[[ Given information, beginning ]]

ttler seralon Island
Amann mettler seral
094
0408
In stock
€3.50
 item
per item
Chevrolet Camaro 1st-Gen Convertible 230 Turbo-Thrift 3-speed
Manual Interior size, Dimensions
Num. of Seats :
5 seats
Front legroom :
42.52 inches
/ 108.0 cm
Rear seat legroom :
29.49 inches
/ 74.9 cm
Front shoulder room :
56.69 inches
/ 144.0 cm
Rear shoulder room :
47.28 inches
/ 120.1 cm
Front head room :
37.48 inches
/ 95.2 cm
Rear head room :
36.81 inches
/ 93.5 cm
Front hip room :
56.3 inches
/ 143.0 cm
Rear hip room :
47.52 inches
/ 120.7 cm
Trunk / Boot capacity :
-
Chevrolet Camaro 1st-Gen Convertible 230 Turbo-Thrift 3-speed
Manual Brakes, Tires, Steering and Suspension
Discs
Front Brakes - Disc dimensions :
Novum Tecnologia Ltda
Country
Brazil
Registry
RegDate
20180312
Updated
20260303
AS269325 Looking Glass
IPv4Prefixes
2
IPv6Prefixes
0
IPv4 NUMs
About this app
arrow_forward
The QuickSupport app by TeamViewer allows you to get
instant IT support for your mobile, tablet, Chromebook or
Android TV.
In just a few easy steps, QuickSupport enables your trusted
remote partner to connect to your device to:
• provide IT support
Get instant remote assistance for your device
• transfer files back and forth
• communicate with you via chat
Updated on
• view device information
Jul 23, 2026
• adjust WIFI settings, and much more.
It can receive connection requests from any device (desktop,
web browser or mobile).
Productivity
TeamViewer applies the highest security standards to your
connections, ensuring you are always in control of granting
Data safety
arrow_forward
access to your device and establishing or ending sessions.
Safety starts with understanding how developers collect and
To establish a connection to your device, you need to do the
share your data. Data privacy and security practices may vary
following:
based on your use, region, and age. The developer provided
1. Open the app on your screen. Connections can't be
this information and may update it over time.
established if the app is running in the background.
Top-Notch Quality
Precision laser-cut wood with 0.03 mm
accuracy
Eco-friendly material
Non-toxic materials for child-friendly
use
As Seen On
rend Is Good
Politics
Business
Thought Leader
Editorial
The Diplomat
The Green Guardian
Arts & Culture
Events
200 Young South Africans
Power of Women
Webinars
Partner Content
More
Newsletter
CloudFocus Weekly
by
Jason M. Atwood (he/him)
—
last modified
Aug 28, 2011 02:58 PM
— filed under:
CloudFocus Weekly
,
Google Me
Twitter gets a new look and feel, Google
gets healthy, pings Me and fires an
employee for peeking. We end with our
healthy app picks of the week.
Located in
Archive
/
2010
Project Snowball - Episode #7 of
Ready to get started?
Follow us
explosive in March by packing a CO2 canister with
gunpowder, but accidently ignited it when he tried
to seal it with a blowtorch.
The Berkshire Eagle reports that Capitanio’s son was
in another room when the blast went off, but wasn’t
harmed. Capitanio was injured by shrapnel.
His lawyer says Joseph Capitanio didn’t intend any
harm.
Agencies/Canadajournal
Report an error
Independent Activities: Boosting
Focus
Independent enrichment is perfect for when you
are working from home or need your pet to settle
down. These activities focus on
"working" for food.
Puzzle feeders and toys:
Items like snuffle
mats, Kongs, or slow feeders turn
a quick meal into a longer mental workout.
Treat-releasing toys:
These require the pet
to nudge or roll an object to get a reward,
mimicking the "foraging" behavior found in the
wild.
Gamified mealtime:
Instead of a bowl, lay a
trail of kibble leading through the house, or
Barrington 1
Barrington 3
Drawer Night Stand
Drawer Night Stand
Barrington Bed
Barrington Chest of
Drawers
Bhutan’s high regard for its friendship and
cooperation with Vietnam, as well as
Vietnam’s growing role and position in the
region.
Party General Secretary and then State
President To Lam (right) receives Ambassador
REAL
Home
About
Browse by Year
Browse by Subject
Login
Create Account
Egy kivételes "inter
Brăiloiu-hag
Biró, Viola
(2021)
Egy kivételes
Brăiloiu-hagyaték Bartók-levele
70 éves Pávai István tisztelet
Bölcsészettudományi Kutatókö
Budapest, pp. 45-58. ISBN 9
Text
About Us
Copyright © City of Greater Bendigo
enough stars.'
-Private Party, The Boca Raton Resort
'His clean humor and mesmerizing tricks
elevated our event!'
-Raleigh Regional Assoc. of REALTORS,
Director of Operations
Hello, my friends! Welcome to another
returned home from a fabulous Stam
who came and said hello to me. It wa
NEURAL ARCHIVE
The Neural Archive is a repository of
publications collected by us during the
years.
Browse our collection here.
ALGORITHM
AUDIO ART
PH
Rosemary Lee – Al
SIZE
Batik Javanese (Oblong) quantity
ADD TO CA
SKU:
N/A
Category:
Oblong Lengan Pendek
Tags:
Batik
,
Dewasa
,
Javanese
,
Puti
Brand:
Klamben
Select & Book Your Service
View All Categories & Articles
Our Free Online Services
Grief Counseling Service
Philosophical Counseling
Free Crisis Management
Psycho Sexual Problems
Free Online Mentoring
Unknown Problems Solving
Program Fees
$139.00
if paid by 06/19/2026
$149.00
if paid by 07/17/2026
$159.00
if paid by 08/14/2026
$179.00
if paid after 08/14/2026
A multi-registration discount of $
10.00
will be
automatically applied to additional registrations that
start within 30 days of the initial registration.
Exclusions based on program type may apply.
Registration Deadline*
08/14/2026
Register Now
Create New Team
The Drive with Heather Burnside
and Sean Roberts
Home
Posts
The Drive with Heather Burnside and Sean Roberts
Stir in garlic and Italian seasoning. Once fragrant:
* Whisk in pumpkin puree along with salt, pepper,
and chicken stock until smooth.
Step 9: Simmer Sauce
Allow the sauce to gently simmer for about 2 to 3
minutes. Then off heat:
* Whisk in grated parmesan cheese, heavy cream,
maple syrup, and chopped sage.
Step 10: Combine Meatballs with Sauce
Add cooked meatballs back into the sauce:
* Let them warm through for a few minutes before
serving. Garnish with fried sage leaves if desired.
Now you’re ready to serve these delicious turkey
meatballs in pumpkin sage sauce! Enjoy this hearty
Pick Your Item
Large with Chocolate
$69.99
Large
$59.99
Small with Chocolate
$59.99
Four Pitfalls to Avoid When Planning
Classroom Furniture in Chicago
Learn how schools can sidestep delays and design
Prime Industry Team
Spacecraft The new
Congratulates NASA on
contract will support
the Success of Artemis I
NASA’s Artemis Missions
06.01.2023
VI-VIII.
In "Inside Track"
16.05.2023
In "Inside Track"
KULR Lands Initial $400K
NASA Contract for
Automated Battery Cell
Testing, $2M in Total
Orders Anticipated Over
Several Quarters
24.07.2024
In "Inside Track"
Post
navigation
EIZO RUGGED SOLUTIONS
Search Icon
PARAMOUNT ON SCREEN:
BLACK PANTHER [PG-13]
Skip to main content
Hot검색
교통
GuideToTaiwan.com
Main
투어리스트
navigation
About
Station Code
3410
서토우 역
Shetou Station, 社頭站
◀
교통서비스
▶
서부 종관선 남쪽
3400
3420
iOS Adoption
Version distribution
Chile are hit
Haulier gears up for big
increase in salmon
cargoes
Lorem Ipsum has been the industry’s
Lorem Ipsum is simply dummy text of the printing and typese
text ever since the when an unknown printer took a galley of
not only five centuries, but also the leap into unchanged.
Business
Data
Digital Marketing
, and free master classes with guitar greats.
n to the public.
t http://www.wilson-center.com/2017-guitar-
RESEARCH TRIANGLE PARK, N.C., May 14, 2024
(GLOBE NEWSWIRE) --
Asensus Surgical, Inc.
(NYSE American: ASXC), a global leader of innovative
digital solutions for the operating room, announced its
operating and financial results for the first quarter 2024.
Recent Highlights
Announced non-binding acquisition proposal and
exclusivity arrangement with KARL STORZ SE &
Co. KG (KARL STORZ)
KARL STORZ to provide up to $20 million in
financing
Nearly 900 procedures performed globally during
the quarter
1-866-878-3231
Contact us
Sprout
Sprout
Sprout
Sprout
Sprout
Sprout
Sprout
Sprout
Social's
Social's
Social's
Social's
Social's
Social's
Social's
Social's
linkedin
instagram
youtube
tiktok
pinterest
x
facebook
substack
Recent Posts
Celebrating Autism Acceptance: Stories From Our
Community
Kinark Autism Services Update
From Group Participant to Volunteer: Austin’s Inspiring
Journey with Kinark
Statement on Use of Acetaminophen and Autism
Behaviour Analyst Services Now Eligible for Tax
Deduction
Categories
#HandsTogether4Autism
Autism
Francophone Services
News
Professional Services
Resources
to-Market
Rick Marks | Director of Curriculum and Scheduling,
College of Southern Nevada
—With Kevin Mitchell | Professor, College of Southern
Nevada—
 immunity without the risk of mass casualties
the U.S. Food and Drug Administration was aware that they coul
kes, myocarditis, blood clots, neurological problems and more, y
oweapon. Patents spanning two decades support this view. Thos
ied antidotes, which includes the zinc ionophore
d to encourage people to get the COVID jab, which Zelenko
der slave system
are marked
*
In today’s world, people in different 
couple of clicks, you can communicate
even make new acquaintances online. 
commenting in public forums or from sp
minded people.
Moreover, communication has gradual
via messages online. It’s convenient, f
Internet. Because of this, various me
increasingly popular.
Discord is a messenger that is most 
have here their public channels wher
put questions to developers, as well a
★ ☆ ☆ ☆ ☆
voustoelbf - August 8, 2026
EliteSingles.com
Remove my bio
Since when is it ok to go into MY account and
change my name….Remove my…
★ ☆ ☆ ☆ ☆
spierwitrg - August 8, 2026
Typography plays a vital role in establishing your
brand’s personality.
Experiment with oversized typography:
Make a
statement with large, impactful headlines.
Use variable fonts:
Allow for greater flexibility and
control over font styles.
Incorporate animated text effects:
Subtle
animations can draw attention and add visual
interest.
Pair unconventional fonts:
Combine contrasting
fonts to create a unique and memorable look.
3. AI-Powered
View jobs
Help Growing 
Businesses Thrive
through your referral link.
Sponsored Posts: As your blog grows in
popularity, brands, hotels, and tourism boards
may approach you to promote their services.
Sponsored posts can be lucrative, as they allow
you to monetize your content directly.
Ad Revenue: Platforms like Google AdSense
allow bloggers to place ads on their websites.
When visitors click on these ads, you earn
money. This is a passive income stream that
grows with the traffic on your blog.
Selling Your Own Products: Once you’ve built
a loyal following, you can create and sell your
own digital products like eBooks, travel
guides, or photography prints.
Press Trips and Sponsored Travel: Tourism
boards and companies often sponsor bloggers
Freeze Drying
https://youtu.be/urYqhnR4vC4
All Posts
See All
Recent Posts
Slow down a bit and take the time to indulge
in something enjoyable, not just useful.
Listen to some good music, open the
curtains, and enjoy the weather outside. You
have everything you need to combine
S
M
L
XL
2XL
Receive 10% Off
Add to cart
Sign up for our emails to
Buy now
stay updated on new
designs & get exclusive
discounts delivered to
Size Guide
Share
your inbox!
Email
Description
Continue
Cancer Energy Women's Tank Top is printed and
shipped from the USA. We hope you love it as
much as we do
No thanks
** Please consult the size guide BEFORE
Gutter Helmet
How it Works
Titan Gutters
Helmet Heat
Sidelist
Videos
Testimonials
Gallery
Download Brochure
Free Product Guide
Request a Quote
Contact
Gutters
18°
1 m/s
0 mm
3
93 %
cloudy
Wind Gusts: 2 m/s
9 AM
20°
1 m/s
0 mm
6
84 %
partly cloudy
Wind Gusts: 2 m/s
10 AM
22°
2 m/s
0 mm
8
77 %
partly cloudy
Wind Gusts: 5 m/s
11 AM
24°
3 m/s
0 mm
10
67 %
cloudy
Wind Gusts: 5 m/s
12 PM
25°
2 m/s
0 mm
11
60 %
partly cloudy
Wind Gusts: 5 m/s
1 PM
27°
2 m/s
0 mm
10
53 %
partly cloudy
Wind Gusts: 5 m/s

[[ Given information, end ]]

Work request: For this exercise, output exactly the lines above from the line with "His lawyer says" to the line with "to nudge or", counting both, and leave out the rest.

The answer:
His lawyer says Joseph Capitanio didn’t intend any
harm.
Agencies/Canadajournal
Report an error
Independent Activities: Boosting
Focus
Independent enrichment is perfect for when you
are working from home or need your pet to settle
down. These activities focus on
"working" for food.
Puzzle feeders and toys:
Items like snuffle
mats, Kongs, or slow feeders turn
a quick meal into a longer mental workout.
Treat-releasing toys:
These require the pet
to nudge or roll an object to get a reward,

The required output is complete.